## Brief
Take the line that contains "Knox Presbyterian Church" and every line below it to the end of the entries, and give them again exactly, leaving out any pictures.

··· Data extracts

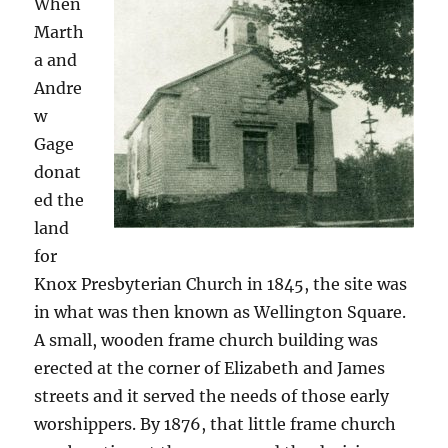
When
Marth
a and
Andre
w
Gage
donat
ed the
land
for
Knox Presbyterian Church in 1845, the site was
in what was then known as Wellington Square.
A small, wooden frame church building was
erected at the corner of Elizabeth and James
streets and it served the needs of those early
worshippers. By 1876, that little frame church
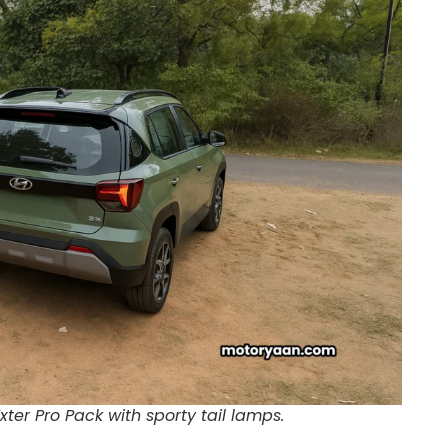
xter Pro Pack with sporty tail lamps.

······

## Response below
Knox Presbyterian Church in 1845, the site was
in what was then known as Wellington Square.
A small, wooden frame church building was
erected at the corner of Elizabeth and James
streets and it served the needs of those early
worshippers. By 1876, that little frame church
xter Pro Pack with sporty tail lamps.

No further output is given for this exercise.